Kathy Harmon. Bobby Black’s girlfriend. “Hi, Kathy.”
“I was wondering if you were free for dinner tonight.”
Dinner? Not while I’m at rock bottom.
For a hot minute I consider asking her to take Betsy’s place in my post but decide against it. I need to figure this out for myself. I like Kathy, but I’m not fit to hang with anyone at the moment.
“I can’t tonight, Kathy. But I’ll call you soon, okay?”
“That’d be great. Can’t wait to see you again.”
“Same. Talk to you soon.” Again, I end the call.
I heave an exasperated sigh. Now what? No Braden. No Tessa. No Penny. And no Betsy and no Kathy, by my own doing.
I have to come up with a new idea for a post. Today. Fucking today.
Not only that, I also need to post other stuff. If I’m going to be an influencer, my posts can’t be just about sponsorships. They have to be about life. About my life.
Will anyone care about my life if it doesn’t involve Braden?
You have to make them care.
The words land in my mind so quickly that I’m unaware of where they came from.
I have to make them care. I do.
And they’ll care if they relate to me.
Today I’m sad. I’m so, so sad. I’ve lost everything that matters, but I still have this contract. It still matters.
I still matter.
Even if I don’t paste on a happy face.
What’s wrong with posting that I’m having a bad day? Who the hell can’t relate to that? It’s not done a lot, of course. Most profiles are constantly touting how good everything is. That’s great, but what does it inspire?
Sure, some people will feel good to know an influencer is feeling good, to know an influencer is on top of the world, to know an influencer like Addie was born into money.
But others? To others, posts like that only inspire envy.
I don’t want to inspire envy.

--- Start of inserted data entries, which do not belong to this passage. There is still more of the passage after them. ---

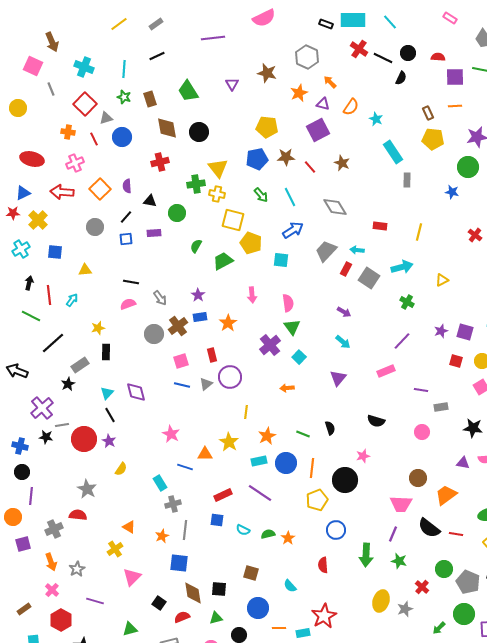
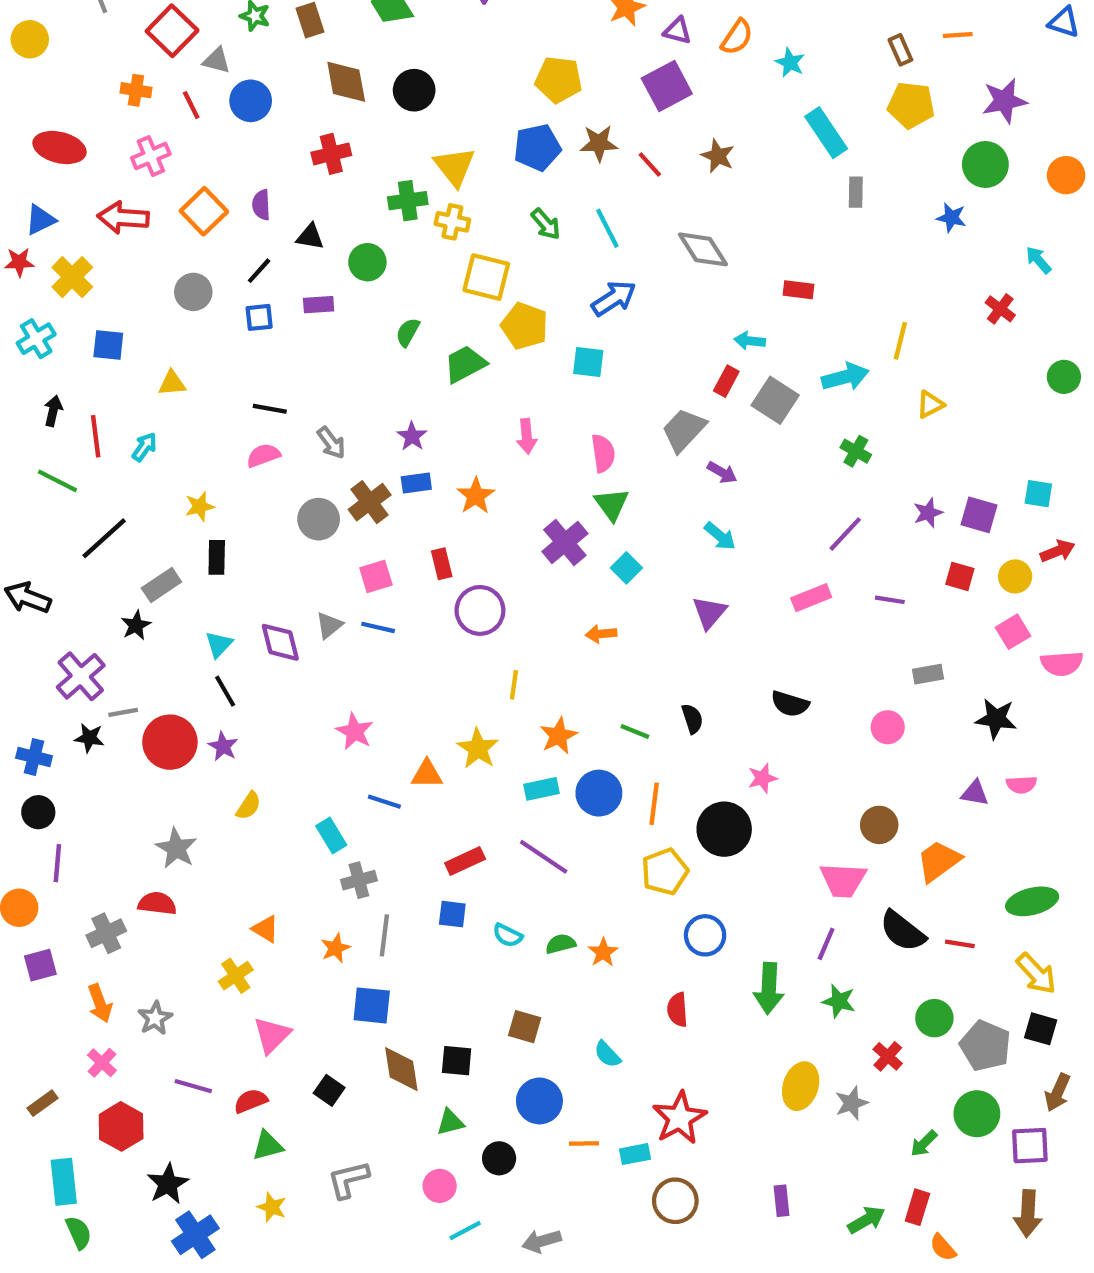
gray triangle: (106, 118) -> (217, 60), turned 32
yellow line: (419, 232) -> (900, 341), moved
gray trapezoid: (326, 251) -> (684, 430), moved
gray triangle: (206, 384) -> (329, 625), moved
purple line: (421, 390) -> (890, 600), moved
red semicircle: (182, 617) -> (251, 1101), moved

Really, there’s nothing to envy about me, especially now that Braden’s gone.
I’m just a regular woman.
And I still fucking matter. Even if I don’t feel that way at the moment. My feelings aren’t important right now. The feelings I invoke in my audience are.
I walk back into my bathroom and gaze at my reflection. Oddly, I look a little better. My eyes are still slightly bloodshot and slightly swollen, and my nose is still red around the edges as well. I’m no longer sniffling, and the tears have dried up.
I brush my hair out and let it flounce over my shoulders. The color is basic brown, not much luster to it, but it’s a nice and even color and it’s thick. My eyes are brown as well, nothing special. But you know what? They’re still my eyes, and they’re a lot less red than they were only an hour ago.
I wash my face quickly with cold water, getting rid of the last traces of mascara from last night.
That makes all the difference.
Then I sift through the pile of Susie cosmetics once more, looking for something that stands out to me.
The mood lip plumper? Maybe. If it indeed will show mood, but right now, my lips don’t need any extra plumping. They’re still swollen from my sobbing fit.
Blush? God, no. I’m already redder than I want to be.